W 150 krajach 28 stycznia obchodzony jest Światowy Dzień Walki z Trądem. Benedykt
XVI zapewnił chorych o swej pamięci modlitewnej. Wezwał również pracowników służby
zdrowia, aby zapobiegali rozprzestrzenianiu się tej plagi społecznej. Przypomniał
postacie znanych z walki z trądem Raoula Follereau i bł. Brata Damiana.
Z
okazji 54. już obchodów Światowego Dnia Walki z Trądem kierujący Papieską Radą ds.

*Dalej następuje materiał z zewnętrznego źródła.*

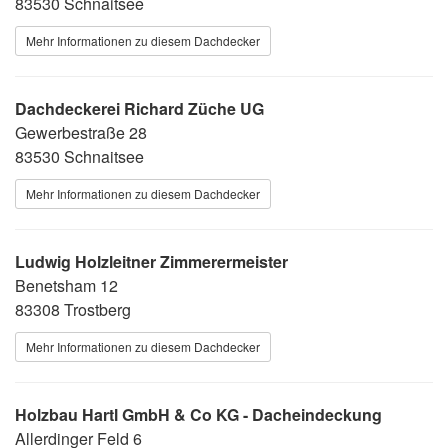
83530 Schnaitsee
Mehr Informationen zu diesem Dachdecker
Dachdeckerei Richard Züche UG
Gewerbestraße 28
83530 Schnaitsee
Mehr Informationen zu diesem Dachdecker
Ludwig Holzleitner Zimmerermeister
Benetsham 12
83308 Trostberg
Mehr Informationen zu diesem Dachdecker
Holzbau Hartl GmbH & Co KG - Dacheindeckung
Allerdinger Feld 6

Duszpasterstwa Służby Zdrowia kard. Javier Lozano Barragan wystosował okolicznościowe
przesłanie. Zauważa w nim, że trąd stał się chorobą prawie zapomnianą. Chociaż jest
wyleczalny, to od pewnego czasu obserwuje się wzrost zachorowań. Wynika to z faktu,
że miliony ludzi na świecie nie mają dostępu do podstawowej opieki medycznej.
Dzień
Walki z Trądem został ustanowiony z inicjatywy Raoula Follereau, którego 30. rocznicę
śmierci obchodzimy w tym roku. „Wydaje się, że od tamtego czasu niewiele się zmieniło
w walce z trądem” – powiedział Radiu Watykańskiemu ks. Dariusz Giers z Papieskiej
Rady ds. Duszpasterstwa Duszpasterstwa Zdrowia. Dodał, że dzisiaj ponad 10 mln osób
dotkniętych jest tą straszną chorobą. Tylko 3 mln z nich są leczone”. Według Światowej
Organizacji Zdrowia w 2006 r. zachorowało 300 tys. osób. 80 proc. chorych żyje w Indiach,
Afryce i Ameryce Południowej, głównie w Brazylii. Około 4 mln ludzi pozbawionych jest
różnych części ciała. Oblicza się, że każdego dnia zakażają się chorobą Hansena 602
osoby.
W przesłaniu, kard. Lozano Barragan przypomina słowa Ojca Świętego,
że miliony ludzi na świecie nie mają leków podstawowych – powiedział ks. Giers. Dodał,
że kuracja tej choroby nie jest droga: zakupienie antybiotyków to koszt rzędu 30 zł.
Kościół w Polsce jest bardzo zaangażowany na polu walki z trądem. Ks. Giers
przypomniał postacie bł. Jana Beyzyma SJ, niedawno zmarłego o. Mariana Żelazka SVD,
który założył leprozorium w Indiach. Również dr Helena Pyz prowadzi tam ośrodek dla
trędowatych, założony w 1969 r. przez ks. Adama Wiśniewskiego SAC. Ponadto istnieją
Stowarzyszenie Zakonu św. Łazarza, Stowarzyszenie Przyjaciół Raoula Follereau, Stowarzyszenie
Przyjaciół Trędowatych im. Jana Beyzyma i wiele innych organizacji, które wpierają
misjonarzy na tym polu opiekując się chorymi na trąd.